How-to guide · Core capabilities Read the daily cost counter

Actioncost counter
Audience Cognitive Privacy
Time Always visible — no action required
Permissions None
What this is: A small mono-font readout near the top of the Aside main screen that shows how much your conversation with Aside has cost today, in dollars to three decimal places. It ticks up after each turn, persists across app restarts (stored on your phone, not the server), and resets at local midnight. No surprise bills, no opaque token math — just “here’s what today’s cost so far.”
Try it now

Open Aside on your phone. Look at the top-right of the title row, below the “NEW” link — the small number formatted like $0.123 today is the counter.

Ask Aside something cheap, like “what time is it?”, then watch the number tick up by a fraction of a cent when the turn completes.

Step by step

  1. Find the counter on the main screen

    Open Aside. The cost counter sits across the top of the screen alongside the status pill, in mono type, formatted like $0.XXX today. The number is always to three decimal places — many turns cost less than a cent and you’d never see them otherwise. If today is fresh and you haven’t had a single turn yet, the counter reads $0.000 today.
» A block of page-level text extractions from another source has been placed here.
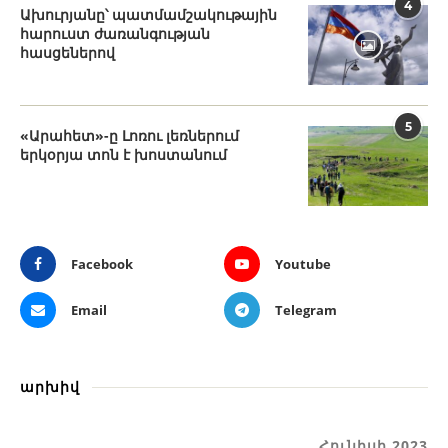
4
Ախուրյանը՝ պատմամշակութային
հարուստ ժառանգության
հասցեներով
5
«Արահետ»-ը Լոռու լեռներում
երկօրյա տոն է խոստանում
Facebook
Youtube
Email
Telegram
արխիվ
Հունիսի 2023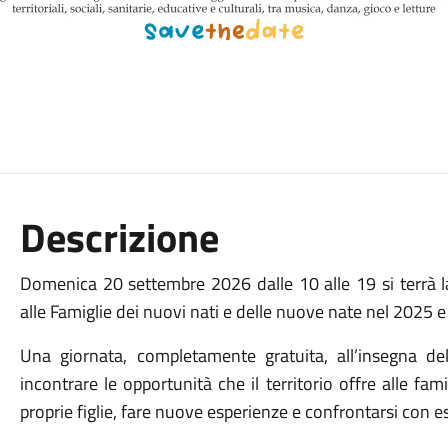
Descrizione
Domenica 20 settembre 2026 dalle 10 alle 19 si terrà l
alle Famiglie dei nuovi nati e delle nuove nate nel 2025 e
Una giornata, completamente gratuita, all’insegna del
incontrare le opportunità che il territorio offre alle fami
proprie figlie, fare nuove esperienze e confrontarsi con es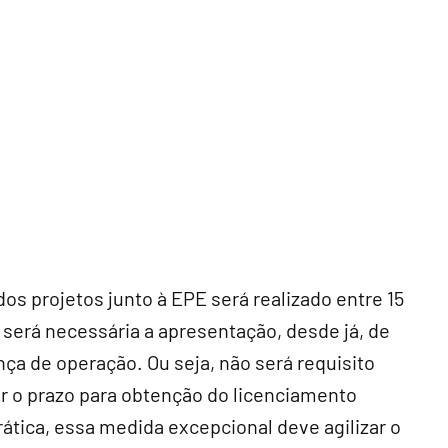
s projetos junto à EPE será realizado entre 15
 será necessária a apresentação, desde já, de
ença de operação. Ou seja, não será requisito
inir o prazo para obtenção do licenciamento
ática, essa medida excepcional deve agilizar o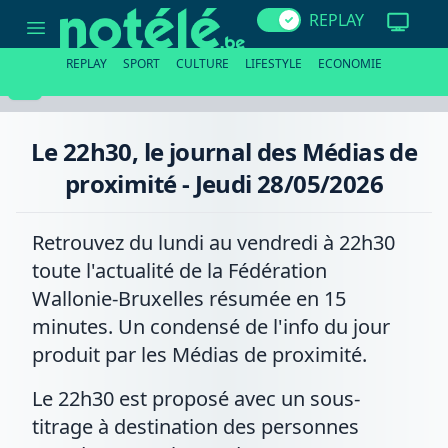
Le
REPLAY
22h30,
le
journal
REPLAY
SPORT
CULTURE
LIFESTYLE
ECONOMIE
des
Médias
de
proximité
-
Le 22h30, le journal des Médias de
Jeudi
28/05/2026
proximité - Jeudi 28/05/2026
Retrouvez du lundi au vendredi à 22h30
toute l'actualité de la Fédération
Wallonie-Bruxelles résumée en 15
minutes. Un condensé de l'info du jour
produit par les Médias de proximité.
Le 22h30 est proposé avec un sous-
titrage à destination des personnes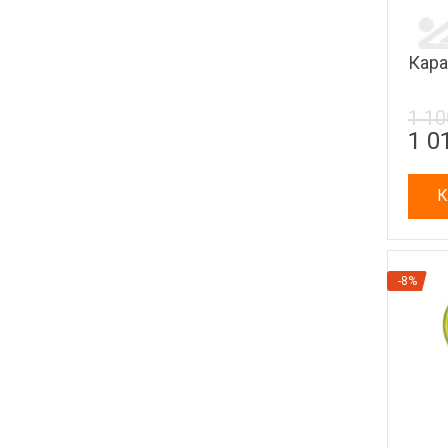
Кара
1 10
1 0
К
-8%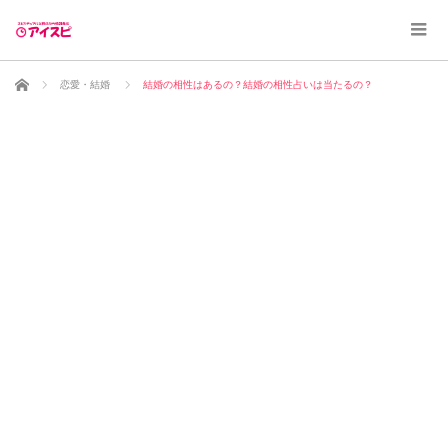
ホーム
恋愛・結婚
結婚の相性はあるの？結婚の相性占いは当たるの？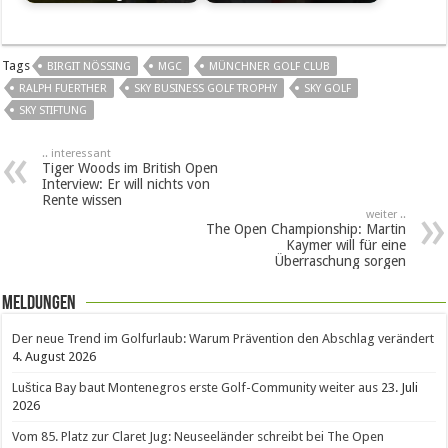
Tags
BIRGIT NÖSSING
MGC
MÜNCHNER GOLF CLUB
RALPH FUERTHER
SKY BUSINESS GOLF TROPHY
SKY GOLF
SKY STIFTUNG
.. interessant
Tiger Woods im British Open
Interview: Er will nichts von
Rente wissen
weiter ..
The Open Championship: Martin
Kaymer will für eine
Überraschung sorgen
Meldungen
Der neue Trend im Golfurlaub: Warum Prävention den Abschlag verändert
4. August 2026
Luštica Bay baut Montenegros erste Golf-Community weiter aus
23. Juli
2026
Vom 85. Platz zur Claret Jug: Neuseeländer schreibt bei The Open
    The Aside main screen at idle on a Samsung Galaxy S23 Ultra. The top status row shows: the word ‘Aside’ with a red dot on the left, then a status pill reading ‘● IDLE’, then the cost counter in small mono type reading ‘$1.466 today’ (the running total carried forward from earlier turns this calendar day), then the ‘NEW’ link on the far right. Below this row, the breathing orb and the ‘Tell me everything,’ caption fill the center of the screen. At the bottom is the ‘Make Aside my assistant’ button and a row of pills: ‘history’, ‘type’, ‘muted’, ‘memory · 3 new’.
    The cost counter, top of screen. Mono type, three decimal places.
  2. Run a cheap turn

    Tap the type pill at the bottom and type “What time is it?”, then send. The orb does its usual thinking-then-speaking dance and Aside replies. The turn round-trips in a couple of seconds.

    What time is it?
  3. Watch the counter tick up

    Once the turn settles back to ready, look at the counter again. It’s ticked up by a small fraction — usually a fraction of a cent for a short turn like this one. The increment is real: it’s the actual API spend for that exchange, computed on the server from input + output tokens at the model’s posted rates and pushed back to the phone.
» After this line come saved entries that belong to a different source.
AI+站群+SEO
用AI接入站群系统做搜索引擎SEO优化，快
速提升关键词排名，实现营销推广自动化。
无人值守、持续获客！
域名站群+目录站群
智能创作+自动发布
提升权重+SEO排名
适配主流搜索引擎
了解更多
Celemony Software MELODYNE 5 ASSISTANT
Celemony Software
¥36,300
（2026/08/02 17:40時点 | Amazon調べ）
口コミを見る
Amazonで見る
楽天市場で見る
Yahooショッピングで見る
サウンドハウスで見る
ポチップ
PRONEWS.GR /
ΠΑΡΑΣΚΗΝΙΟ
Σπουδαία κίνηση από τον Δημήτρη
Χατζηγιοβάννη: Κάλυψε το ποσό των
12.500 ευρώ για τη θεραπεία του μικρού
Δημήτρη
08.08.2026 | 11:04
    The Aside main screen showing the chat history bottom sheet covering the lower half. Inside the sheet are two entries: a ‘YOU’ block with the line ‘What time is it?’ and an ‘ASIDE’ block with the reply ‘It’s 9:29 a.m. on May sixth.’ At the top of the screen, the cost counter has incremented from ‘$1.466 today’ to ‘$1.493 today’ — a small but visibly larger value than the previous shot. The status pill reads ‘● READY’.
    Counter incremented after one short turn. The increment is the real API cost for that exchange.
  4. Roll-over and persistence

    The counter persists across app restarts — the value is stored locally on your phone, not on the server, and survives reboots, force-stops, and app updates. It resets to $0.000 at local midnight, so each calendar day starts fresh. If you want to track weekly or monthly spend, write the number down at the end of the day before it resets.
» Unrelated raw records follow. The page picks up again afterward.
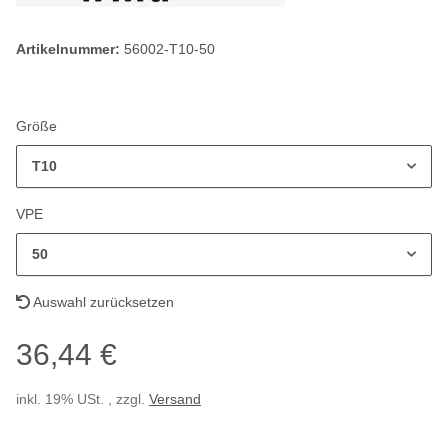
Artikelnummer:
56002-T10-50
Größe
T10
VPE
50
Auswahl zurücksetzen
36,44 €
inkl. 19% USt. , zzgl.
Versand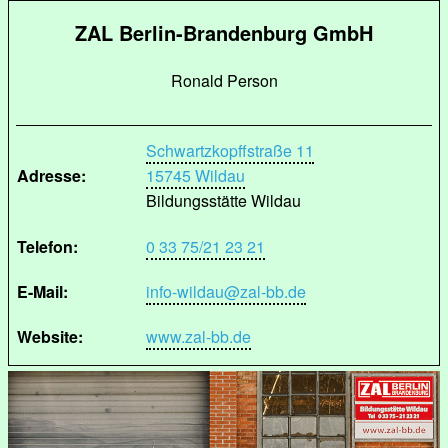
ZAL Berlin-Brandenburg GmbH
Ronald Person
Schwartzkopffstraße 11
Adresse:
15745 Wildau
Bildungsstätte Wildau
Telefon:
0 33 75/21 23 21
E-Mail:
info-wildau@zal-bb.de
Website:
www.zal-bb.de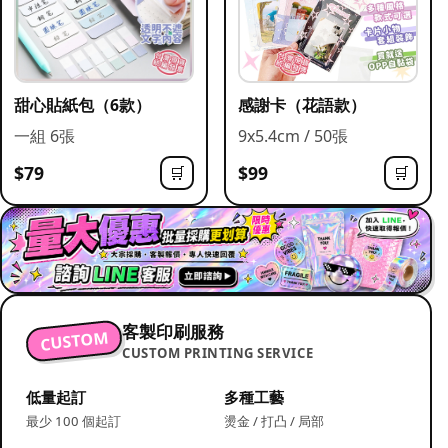
甜心貼紙包（6款）
感謝卡（花語款）
一組 6張
9x5.4cm / 50張
$79
$99
🛒
🛒
客製印刷服務
CUSTOM
CUSTOM PRINTING SERVICE
低量起訂
多種工藝
最少 100 個起訂
燙金 / 打凸 / 局部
    A full-frame view of the Aside main screen with the text-input field visible. The top status row prominently displays the cost counter ‘$1.493 today’ in mono type beside the ‘● READY’ status pill — the same incremented value as in the previous shot, isolated here against the calm warm-paper background. The decimal precision is visible to three places.
    Close-up of the cost counter. Mono type, three decimal places, ‘today’ suffix to make the timeframe explicit.
Why we show the cost at all: Most assistants hide the meter. Aside doesn’t. The reason is straightforward: this is your money, the model is a paid API, and you should be able to see what it cost without asking. If a turn felt expensive, the counter is the cheapest way to find out.
Note on accuracy: The figure shown is the actual model cost for the turn, summed at the server. It does not include the small fixed cost of the speech-to-text and text-to-speech pipelines — those are fractions of a cent per turn and absorbed into the per-account allowance. If you ever need an exact accounting of every token charged, ask Aside “what was the last turn’s cost breakdown?” — it can recite the numbers from the most recent response.